HiPolicy: Hierarchical Multi-Frequency Action Chunking for Policy Learning

Abstract

Robotic imitation learning faces a fundamental trade-off between modeling long-horizon dependencies and enabling fine-grained closed-loop control. Existing fixed-frequency action chunking approaches struggle to achieve both. Building on this insight, we propose HiPolicy, a hierarchical multi-frequency action chunking framework that jointly predicts action sequences at different frequencies to capture both coarse high-level plans and precise reactive motions. We extract and fuse hierarchical features from history observations aligned to each frequency for multi-frequency chunk generation, and introduce an entropy-guided execution mechanism that adaptively balances long-horizon planning with fine-grained control based on action uncertainty. Experiments on diverse simulated benchmarks and real-world manipulation tasks show that HiPolicy can be seamlessly integrated into existing 2D and 3D generative policies, delivering consistent improvements in performance while significantly enhancing execution efficiency.
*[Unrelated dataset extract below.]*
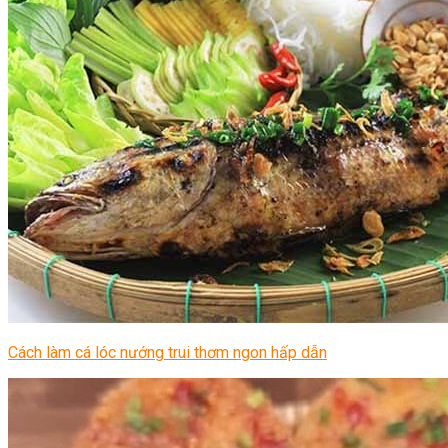
Cách làm cá lóc nướng trui thơm ngon hấp dẫn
Manipulation Imitation Learning Hierarchical Policy Action Chunking Diffusion Policy

HiPolicy overview teaser — Existing imitation learning methods typically predict an action chunk at a single fixed frequency, leading to a trade-off between long-horizon dependency modeling and precise closed-loop control. In contrast, HiPolicy proposes hierarchical multi-frequency action chunking, enabling the capture of both long-term intentions and precise closed-loop adjustments. Additionally, the proposed action-entropy guided adaptive execution mechanism selects action frequency based on action uncertainty, balancing robustness and efficiency during task execution.
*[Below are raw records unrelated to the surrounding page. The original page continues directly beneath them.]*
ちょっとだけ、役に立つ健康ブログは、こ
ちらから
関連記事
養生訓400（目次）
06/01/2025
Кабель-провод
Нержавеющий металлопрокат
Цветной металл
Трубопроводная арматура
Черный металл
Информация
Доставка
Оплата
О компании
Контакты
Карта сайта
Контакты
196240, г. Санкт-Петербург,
Comparison between fixed-frequency chunking and HiPolicy — Existing imitation learning methods typically predict an action chunk at a single fixed frequency, leading to a trade-off between long-horizon dependency modeling and precise closed-loop control. In contrast, HiPolicy proposes hierarchical multi-frequency action chunking, enabling the capture of both long-term intentions and precise closed-loop adjustments. Additionally, the proposed action-entropy guided adaptive execution mechanism selects action frequency based on action uncertainty, balancing robustness and efficiency during task execution.

Method

HiPolicy architecture overview — Overview of HiPolicy architecture. We propose HiPolicy, a hierarchical multi-frequency action chunk policy with an entropy-guided adaptive execution strategy. Given a hierarchical observation history, HiPolicy predicts multi-frequency action chunks simultaneously through a diffusion-based model. During inference, HiPolicy estimates the action entropy through multiple samplings and adaptively chooses the execution frequency according to the estimated entropy.
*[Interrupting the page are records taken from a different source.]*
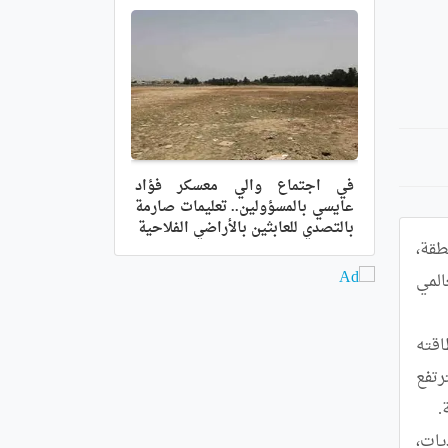
في اجتماع والي معسكر فؤاد
عايسي بالمسؤولين.. تعليمات صارمة
بالتصدي للعابثين بالأراضي الفلاحية
سجّلت ولاية غليزان خلال الأسابيع الأخيرة تحسنا لافتا في مخزونها المائي، عقب التساقطات المطرية التي شهدتها المنطقة، 
ما أتاح تكوين احتياطي استراتيجي هام تم توجيهه لتأمين مياه الشرب ودعم السقي الفلاحي، تزامنا مع إحياء اليوم العالمي 
وقد مكّنت هذه الوفرة من تعزيز قدرات السدود الرئيسية بالولاية، حيث تجاوز مخزون سد سيدي امحمد بن عودة طاقته 
التخزينية المقدرة بـ152 مليون متر مكعب، فيما بلغ منسوب سد قرقار بوادي ارهيو أكثر من 200 مليون متر مكعب، لترتفع 
وتراهن مصالح الري والموارد المائية على هذه الوضعية لضمان تزويد منتظم بالمياه الصالحة للشرب لفائدة عشرات البلديات،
Hierarchical Multi-Frequency Action Chunking

HiPolicy's core innovation is the hierarchical multi-frequency action chunking architecture that jointly predicts action sequences at multiple frequencies:

High-frequency branch

Generates short, fine-grained action chunks for precise reactive control and closed-loop adjustments.

Low-frequency branch

Produces longer action sequences capturing high-level goals, stage transitions, and long-horizon intent.

Both branches are trained jointly with a combined loss, enabling the policy to learn complementary representations that capture both the "what" and the "how" of manipulation.

Entropy-Guided Adaptive Execution

Another key innovation is the confidence-aware execution mechanism that dynamically selects which frequency to execute based on the policy's action distribution entropy:

Low entropy (concentrated distribution)

Stable predictions — execute high-frequency chunks for fine-grained and closed-loop control.

High entropy (dispersed distribution)

High uncertainty, indicating a phase transition — execute low-frequency chunks for broader planning, while increasing execution speed.

This adaptive mechanism ensures the robot acts precisely when confident and plans more broadly when uncertain, naturally balancing reactivity and deliberation without manual tuning.

Simulation Results

Overall Performance Gain in RoboTwin1.0 & 2.0

High-precision tasks: +105% relative improvement over DP baseline
Easy tasks: +34% relative improvement over DP baseline
Total average success rate: DP 37 → 60, DP3 41 → 59

100 evaluation episodes per task.

Module Contribution (Ablation)

Full HiPolicy average: 60
w/o hierarchical freq. structure: 37
w/o feature fusion: 54
Low-only / High-only condition: 58 / 49

Hierarchical structure is the core contributor; fusion and multi-frequency conditioning both provide additive gains.

Entropy-Guided Execution Effect

Average success rate: 24 (DP) → 41 (w/ EG), +71%
Average execution steps: 133 (DP) → 100 (w/ EG), ~25% fewer steps
Improves both reliability and execution efficiency

Test on 5 tasks from RoboTwin 2.0).